Bruce Freed, president and founder of the Center for Political Accountability (CPA), a Washington D.C.-based nonprofit that monitors campaign spending, said that the oil company “has a very weak record on reporting its spending.”

The CPA, which evaluates organizations based on accountability policies and practices, gave Chevron a rating of 60 percent. This is because it does not disclose spending to 501 [c] 4s (nonprofits that can spend extensively in elections) and discloses only the legally required expenditures, and because it does not archive its own political spending reports over multiple years, said Freed.

Campaign finance reports do not disclose all money spent in elections, as Richmond residents learned in 2014 when Chevron spent over $3 million to promote some candidates and defeat others. The monetary influence that such corporations have on elections remains largely unseen.
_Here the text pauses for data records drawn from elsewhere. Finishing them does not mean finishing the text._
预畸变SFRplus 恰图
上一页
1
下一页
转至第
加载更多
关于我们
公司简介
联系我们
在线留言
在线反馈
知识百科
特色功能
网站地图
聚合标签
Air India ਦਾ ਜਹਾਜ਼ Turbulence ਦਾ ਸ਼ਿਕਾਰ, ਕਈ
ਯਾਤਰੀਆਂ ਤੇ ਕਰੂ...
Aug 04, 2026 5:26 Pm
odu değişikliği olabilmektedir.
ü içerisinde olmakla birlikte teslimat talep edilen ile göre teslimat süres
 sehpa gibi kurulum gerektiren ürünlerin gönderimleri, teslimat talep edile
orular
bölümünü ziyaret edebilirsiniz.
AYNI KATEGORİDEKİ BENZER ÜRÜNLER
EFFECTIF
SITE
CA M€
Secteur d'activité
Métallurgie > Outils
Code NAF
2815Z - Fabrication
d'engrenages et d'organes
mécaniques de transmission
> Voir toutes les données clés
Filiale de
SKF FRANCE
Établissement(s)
“You can track some of it, but I can almost guarantee there is some we haven’t been able to track,” said ITWF’s Ward. “And I think California’s disclosures are probably superior to what it is in many other states.”

2 Comments

  1. Earl Richards on November 23, 2016 at 6:18 pm

    To understand the sleaze-side of Chevron, see www,truecostofchevron.com.



  2. Andres Soto on December 14, 2016 at 12:16 pm

    Thank you for covering such an important story! I am not at all surprised the corporate mainstream media did little to no coverage of this story.
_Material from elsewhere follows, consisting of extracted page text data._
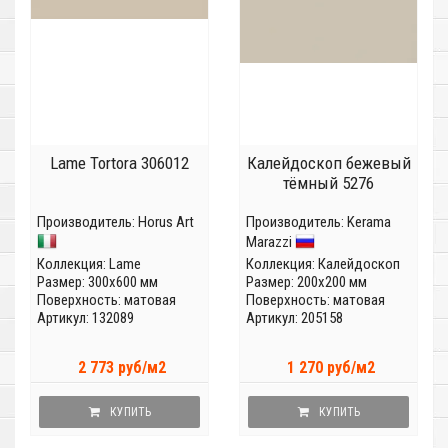
Lame Tortora 306012
Калейдоскоп бежевый
тёмный 5276
Производитель:
Horus Art
Производитель:
Kerama
Marazzi
Коллекция:
Lame
Коллекция:
Калейдоскоп
Размер: 300x600 мм
Размер: 200x200 мм
Поверхность: матовая
Поверхность: матовая
Артикул: 132089
Артикул: 205158
2 773 руб/м2
1 270 руб/м2
КУПИТЬ
КУПИТЬ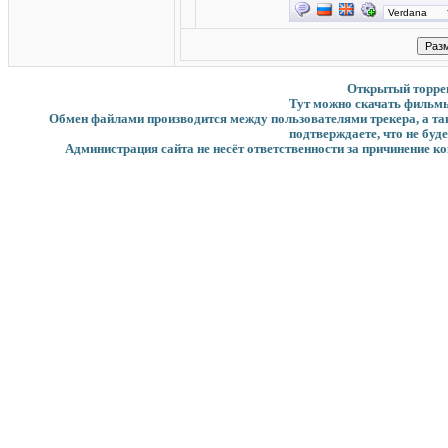
Открытый торрент
Тут можно скачать фильмы
Обмен файлами производится между пользователями трекера, а такж
подтверждаете, что не буд
Администрация сайта не несёт ответственности за причинение ко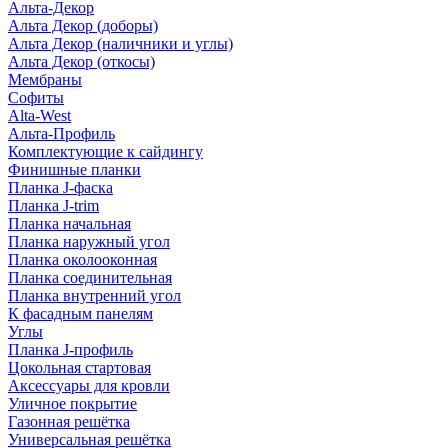
Альта-Декор
Альта Декор (доборы)
Альта Декор (наличники и углы)
Альта Декор (откосы)
Мембраны
Софиты
Alta-West
Альта-Профиль
Комплектующие к сайдингу
Финишные планки
Планка J-фаска
Планка J-trim
Планка начальная
Планка наружный угол
Планка околооконная
Планка соединительная
Планка внутренний угол
К фасадным панелям
Углы
Планка J-профиль
Цокольная стартовая
Аксессуары для кровли
Уличное покрытие
Газонная решётка
Универсальная решётка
    I am surprised the article did not mention the 2014 Richmond Mayoral and City Council election where Chevron spent more than $3,000,000 to defeat the Richmond Progressive Alliance supported candidates and all of the Chevron endorsed candidates LOST!!!

    It was a surreal, almost Orwellian, experience in Richmond for more than two years with every available billboard spewing Chevron’s media campaign, 12 out of 15 billboards at the Richmond BART Station and more throughout the system, the fake-news Richmond Standard, the fake non-profit, 4 Richmond….
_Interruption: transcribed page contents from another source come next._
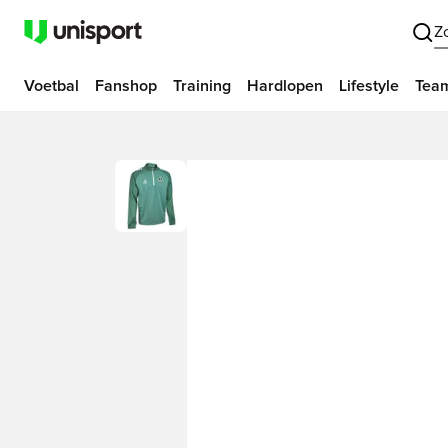
Z
Voetbal
Fanshop
Training
Hardlopen
Lifestyle
Tea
    Measure Z is another popular repudiation of Chevron’s ham-handed local political spending. If they spent that much energy on cleaning up their deadly operations, perhaps there could be some common ground.

    Unfortunately, they are currently fighting against rules to establish refinery emissions limits and reduced pollution related death impacts in the Bay Area at the Bay Area Air Quality Management District. Shame!!!